También lo pensamos cuando empezaron a enfermar otras poblaciones asiáticas, que tenían lazos cercanos con China y seguramente también tenían hábitos alimenticios extraños. Mirábamos los rascacielos ultramodernos de Hong Kong y Singapur que parecían trasplantados de Londres o de otro planeta, pero sospechábamos que abajo, en las calles, la gente seguía comiendo animales raros. Tampoco nos sorprendió mayormente que hubiera estallado una epidemia en Irán, país no sólo lejano sino castigado por sanciones económicas, y en el cual prevalecían costumbres medievales. Era una enfermedad más, como el ébola o el sars, de las que ocurren periódicamente en países pobres, ignorantes de la higiene o bien, simplemente… lejanos. Como lo escribió alguna vez Arundhati Roy en El dios de las pequeñas cosas, sabíamos que en el llamado tercer mundo podían ocurrir terremotos, inundaciones, hambrunas o epidemias —o sea, que cualquier cosa podía ocurrir en cualquier momento—, pero albergábamos la convicción profunda de que ninguna de esas catástrofes podía suceder en los países ricos.

Sin embargo, de pronto empezaron a aparecer en nuestras pantallas imágenes de Italia, nuestra Italia que habíamos visitado o a la cual soñábamos viajar algún día. ¡Venecia vacía! Tal y como primero la conocí, hace 45 años, o como la vi hace 10, una vez que salí a caminar al amanecer.

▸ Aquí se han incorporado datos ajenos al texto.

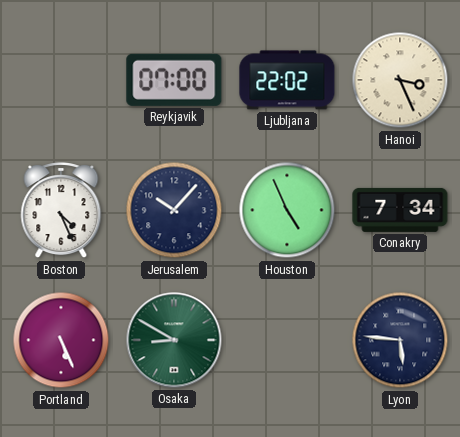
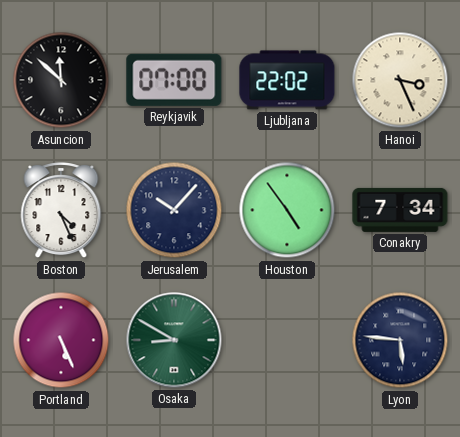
Asuncion: none -> 11:52
Houston: 4:56 -> 4:54
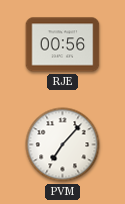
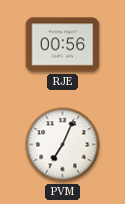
PVM: 7:07 -> 7:04
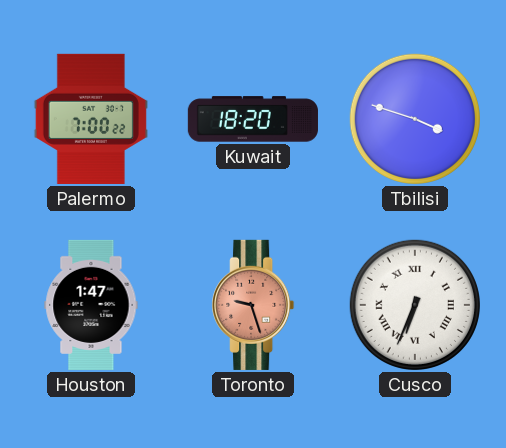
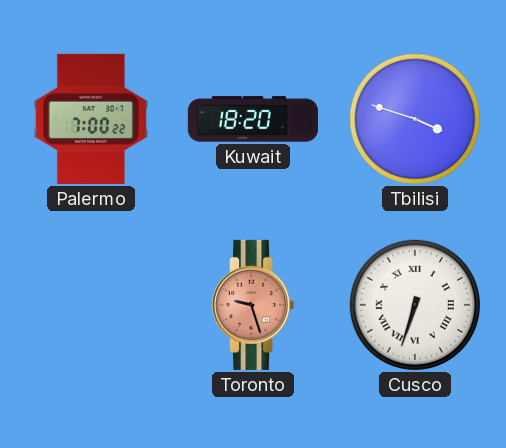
Houston: 1:47 -> none
Cusco: 6:34 -> 6:33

Venecia, tal y como dejó de existir hace ya mucho tiempo, inundada no sólo por las aguas sino por los millones de turistas que diariamente la visitaban. Una Venecia que recobraba su verdadera vocación de escenario de teatro, su carácter solitario y melancólico de innombrables películas, y que desde el siglo XIX se había vuelto el lugar predilecto de amantes y suicidas. Pero no, en realidad no era esa Venecia romántica la que veíamos en la pantalla. Antes bien, era la de la peste negra de 1348, la de la cólera y la tifoidea, magistralmente descrita en Muerte en Venecia de Thomas Mann: una ciudad aislada y pertrechada en su laguna con olor a muerte.

Vimos a Milano con su Duomo vacío, habitado durante unos instantes apenas por la voz de Andrea Bocelli en Viernes Santo. Y Bérgamo desierto, enclaustrado en un silencio fantasmagórico, interrumpido sólo por las sirenas de una procesión incesante de ambulancias que escuchaban, despavoridos, los pobladores encerrados. Sólo se veían aún, centinelas fieles que jamás abandonarían su puesto, los centenarios leones de piedra en la plaza central de la ciudad vieja.

Empezaron a aparecer otros animales, éstos vivos, en lugares insólitos. Venados en París; coyotes en las calles de San Francisco y Chicago; jabalíes salvajes paseando por Barcelona y Haifa, que recordaban las escenas irreales de fieras corriendo por las calles de Berlín al final de la Segunda Guerra Mundial, que se habían escapado del zoológico mientras caían las bombas. Ahora, como en aquel entonces, después de la catástrofe la naturaleza recobraba su derecho de piso y volvía a afirmarse en los espacios urbanos de los cuales la habíamos expulsado. De nuevo, en las grandes urbes aparecieron como por arte de magia cielos azules, montañas y volcanes nevados, cuya memoria permanecía sólo en los ancianos —pero que los jóvenes jamás habían visto. El colapso de la aviación y de la industria nos dejó ver por primera vez, en muchos años, lo que podían ser las ciudades sin contaminación, con un aire transparente y limpio, que no habíamos respirado en décadas.